Sorry Linda, I answered this thinking that you were talking to me.

linda22003
09-28-2008, 05:53 PM
Sorry for the confusion. When I said "specific situation" I was answering Mrs. Smith talking about her pastor being "silenced". I should have quoted but I didn't realize there would be so many intervening posts.

wilbur
09-28-2008, 06:16 PM
For a 501c3 church to openly speak out, or organize in opposition to, anything that the government declares "legal," even if it is immoral (e.g. abortion, homosexuality, etc.), that church will jeopardize its tax exempt status. The 501c3 has had a "chilling effect" upon the free speech rights of the church.

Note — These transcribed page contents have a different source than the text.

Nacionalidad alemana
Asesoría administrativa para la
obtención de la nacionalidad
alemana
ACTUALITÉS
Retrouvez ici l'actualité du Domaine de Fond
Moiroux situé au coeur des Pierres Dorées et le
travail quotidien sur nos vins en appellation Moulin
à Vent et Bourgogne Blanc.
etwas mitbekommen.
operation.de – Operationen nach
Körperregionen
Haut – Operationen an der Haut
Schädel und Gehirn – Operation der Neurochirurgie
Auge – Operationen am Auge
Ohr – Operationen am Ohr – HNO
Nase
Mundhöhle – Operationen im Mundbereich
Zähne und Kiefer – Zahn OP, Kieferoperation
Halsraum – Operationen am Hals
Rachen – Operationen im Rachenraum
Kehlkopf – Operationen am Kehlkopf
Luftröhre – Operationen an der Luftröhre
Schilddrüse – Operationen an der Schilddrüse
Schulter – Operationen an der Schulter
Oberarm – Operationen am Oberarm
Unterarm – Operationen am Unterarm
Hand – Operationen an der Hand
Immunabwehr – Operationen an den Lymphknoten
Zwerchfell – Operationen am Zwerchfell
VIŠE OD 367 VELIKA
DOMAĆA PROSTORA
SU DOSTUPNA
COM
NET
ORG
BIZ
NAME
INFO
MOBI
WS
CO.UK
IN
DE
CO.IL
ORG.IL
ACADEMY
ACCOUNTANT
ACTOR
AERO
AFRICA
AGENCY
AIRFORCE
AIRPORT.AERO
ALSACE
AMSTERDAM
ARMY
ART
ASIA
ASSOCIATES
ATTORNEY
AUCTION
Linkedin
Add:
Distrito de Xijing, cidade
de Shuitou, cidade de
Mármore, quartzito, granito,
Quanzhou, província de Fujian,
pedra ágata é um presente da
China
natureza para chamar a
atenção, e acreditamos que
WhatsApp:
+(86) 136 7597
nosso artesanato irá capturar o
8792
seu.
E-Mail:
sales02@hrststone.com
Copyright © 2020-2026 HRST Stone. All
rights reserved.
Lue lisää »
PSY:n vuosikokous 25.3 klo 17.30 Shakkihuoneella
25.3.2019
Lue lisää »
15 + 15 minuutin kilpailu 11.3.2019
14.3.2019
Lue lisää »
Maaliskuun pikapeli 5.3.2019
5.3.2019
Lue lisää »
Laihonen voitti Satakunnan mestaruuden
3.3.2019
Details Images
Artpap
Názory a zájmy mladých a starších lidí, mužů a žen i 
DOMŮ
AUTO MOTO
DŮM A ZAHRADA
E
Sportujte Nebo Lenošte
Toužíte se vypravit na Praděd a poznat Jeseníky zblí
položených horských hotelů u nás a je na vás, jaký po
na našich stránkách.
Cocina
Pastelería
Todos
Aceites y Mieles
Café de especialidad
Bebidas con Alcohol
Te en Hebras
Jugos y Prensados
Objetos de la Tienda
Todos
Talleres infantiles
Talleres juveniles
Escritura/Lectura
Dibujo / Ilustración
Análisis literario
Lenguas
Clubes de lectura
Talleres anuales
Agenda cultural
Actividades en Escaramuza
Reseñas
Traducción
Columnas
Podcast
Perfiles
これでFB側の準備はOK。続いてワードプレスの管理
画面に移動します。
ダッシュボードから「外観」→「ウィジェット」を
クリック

This seems to be a pretty big misrepresentation... at least if Wikipedia is accurate here:



All 501(c)(3) organizations are also permitted to educate individuals about issues, or fund research that supports their political position without overtly advocating for a position on a specific bill. Think tanks such as the Cato Institute, Center for American Progress, and Heritage Foundation and other 501(c)(3) organizations produce reports and recommendations on policy proposals that do not count as lobbying under the tax code. Another example is the The American Foreign Policy Council is a lobbyist organization operating under this code.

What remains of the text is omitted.